== WHAT YOU WILL DO ==
What is needed is an exact transcription of every record below.

---+---

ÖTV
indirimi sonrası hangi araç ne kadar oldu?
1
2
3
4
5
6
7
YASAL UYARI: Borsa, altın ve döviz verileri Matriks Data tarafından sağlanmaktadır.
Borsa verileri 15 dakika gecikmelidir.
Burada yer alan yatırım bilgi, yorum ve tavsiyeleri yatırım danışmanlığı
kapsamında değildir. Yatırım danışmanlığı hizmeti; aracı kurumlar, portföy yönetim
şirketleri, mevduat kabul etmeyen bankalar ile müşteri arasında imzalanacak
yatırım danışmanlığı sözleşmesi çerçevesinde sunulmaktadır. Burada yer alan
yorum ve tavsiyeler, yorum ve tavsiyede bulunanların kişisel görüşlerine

---+---

== REPLY TO THE TASK ==
ÖTV
indirimi sonrası hangi araç ne kadar oldu?
1
2
3
4
5
6
7
YASAL UYARI: Borsa, altın ve döviz verileri Matriks Data tarafından sağlanmaktadır.
Borsa verileri 15 dakika gecikmelidir.
Burada yer alan yatırım bilgi, yorum ve tavsiyeleri yatırım danışmanlığı
kapsamında değildir. Yatırım danışmanlığı hizmeti; aracı kurumlar, portföy yönetim
şirketleri, mevduat kabul etmeyen bankalar ile müşteri arasında imzalanacak
yatırım danışmanlığı sözleşmesi çerçevesinde sunulmaktadır. Burada yer alan
yorum ve tavsiyeler, yorum ve tavsiyede bulunanların kişisel görüşlerine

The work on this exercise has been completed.